2017-12-21 18:29:15.653156 [INF] Cluster is now healthy 2017-12-21 18:29:15.653145 [INF] Health check cleared: POOL_NEARFULL (was: 1 pool(s) nearfull) 2017-12-21 18:29:15.653125 [INF] Health check cleared: OSD_NEARFULL (was: 1 nearfull osd(s)) 2017-12-21 18:29:11.649585 [WRN] Health check update: 1 nearfull osd(s) (OSD_NEARFULL) 2017-12-21 18:28:52.239743 [WRN] Health check update: 2 nearfull osd(s) (OSD_NEARFULL)

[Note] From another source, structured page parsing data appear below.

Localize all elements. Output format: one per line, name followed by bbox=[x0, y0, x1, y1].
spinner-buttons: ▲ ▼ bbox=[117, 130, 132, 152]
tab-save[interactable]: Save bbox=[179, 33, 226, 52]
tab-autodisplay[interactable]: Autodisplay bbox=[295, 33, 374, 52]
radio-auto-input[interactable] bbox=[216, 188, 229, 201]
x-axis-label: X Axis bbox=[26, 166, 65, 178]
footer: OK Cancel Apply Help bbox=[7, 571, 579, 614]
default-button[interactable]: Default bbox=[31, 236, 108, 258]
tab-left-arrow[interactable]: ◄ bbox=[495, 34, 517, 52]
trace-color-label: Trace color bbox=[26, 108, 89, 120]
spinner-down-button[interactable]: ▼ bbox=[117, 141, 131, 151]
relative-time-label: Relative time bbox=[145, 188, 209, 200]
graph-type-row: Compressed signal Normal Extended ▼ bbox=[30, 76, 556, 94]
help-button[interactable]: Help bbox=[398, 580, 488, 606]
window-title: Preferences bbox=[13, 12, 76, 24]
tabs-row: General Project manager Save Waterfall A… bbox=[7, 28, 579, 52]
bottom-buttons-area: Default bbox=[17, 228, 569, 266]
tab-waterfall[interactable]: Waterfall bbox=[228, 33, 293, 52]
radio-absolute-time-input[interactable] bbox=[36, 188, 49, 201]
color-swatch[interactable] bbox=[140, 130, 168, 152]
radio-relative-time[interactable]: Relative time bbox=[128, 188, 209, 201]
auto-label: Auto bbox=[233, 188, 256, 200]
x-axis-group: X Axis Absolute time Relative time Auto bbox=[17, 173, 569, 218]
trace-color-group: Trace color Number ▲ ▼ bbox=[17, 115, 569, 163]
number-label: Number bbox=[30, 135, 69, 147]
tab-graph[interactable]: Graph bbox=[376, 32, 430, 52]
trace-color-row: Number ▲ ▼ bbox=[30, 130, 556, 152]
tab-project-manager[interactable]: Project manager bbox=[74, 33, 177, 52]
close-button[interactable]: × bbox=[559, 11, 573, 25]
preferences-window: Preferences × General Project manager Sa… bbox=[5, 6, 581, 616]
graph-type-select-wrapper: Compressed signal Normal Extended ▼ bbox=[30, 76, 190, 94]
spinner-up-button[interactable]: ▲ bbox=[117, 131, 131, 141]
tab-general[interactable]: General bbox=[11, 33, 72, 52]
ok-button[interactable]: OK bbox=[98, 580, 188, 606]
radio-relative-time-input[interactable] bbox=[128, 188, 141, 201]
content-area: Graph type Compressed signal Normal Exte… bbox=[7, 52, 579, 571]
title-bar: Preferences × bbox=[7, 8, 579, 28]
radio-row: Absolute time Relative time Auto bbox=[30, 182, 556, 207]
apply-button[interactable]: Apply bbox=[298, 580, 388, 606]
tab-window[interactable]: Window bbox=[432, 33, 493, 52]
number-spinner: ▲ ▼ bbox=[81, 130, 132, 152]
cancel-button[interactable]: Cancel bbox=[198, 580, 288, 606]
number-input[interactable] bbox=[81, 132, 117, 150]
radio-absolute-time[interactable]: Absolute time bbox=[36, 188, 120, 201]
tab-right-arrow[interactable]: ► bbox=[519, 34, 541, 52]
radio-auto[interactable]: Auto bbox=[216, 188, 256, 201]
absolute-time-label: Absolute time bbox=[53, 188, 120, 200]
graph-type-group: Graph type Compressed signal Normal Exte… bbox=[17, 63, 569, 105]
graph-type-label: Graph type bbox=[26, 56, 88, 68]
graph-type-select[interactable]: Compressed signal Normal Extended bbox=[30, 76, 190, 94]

29 nvme 1.00000 1.00000 952G 779G 172G 81.85 8.72 89
25 nvme 1.09999 1.00000 952G 799G 153G 83.90 8.93 91
28 nvme 1.00000 1.00000 952G 801G 151G 84.12 8.96 91
This proves that the osd nearfull flag can not be removed by setting a higher threshold. This can be a big problem if the threshold is accidentally set at times less than necessary (e.g. 0.2 instead 0.8).
Updated by Greg Farnum over 6 years ago
- Tracker changed from Bug to Support
- Project changed from Ceph to RADOS
- Category deleted (
OSD) - Status changed from New to Closed
You need to change this in the osd map, not the config. "ceph osd set-nearfull-ratio" or something similar.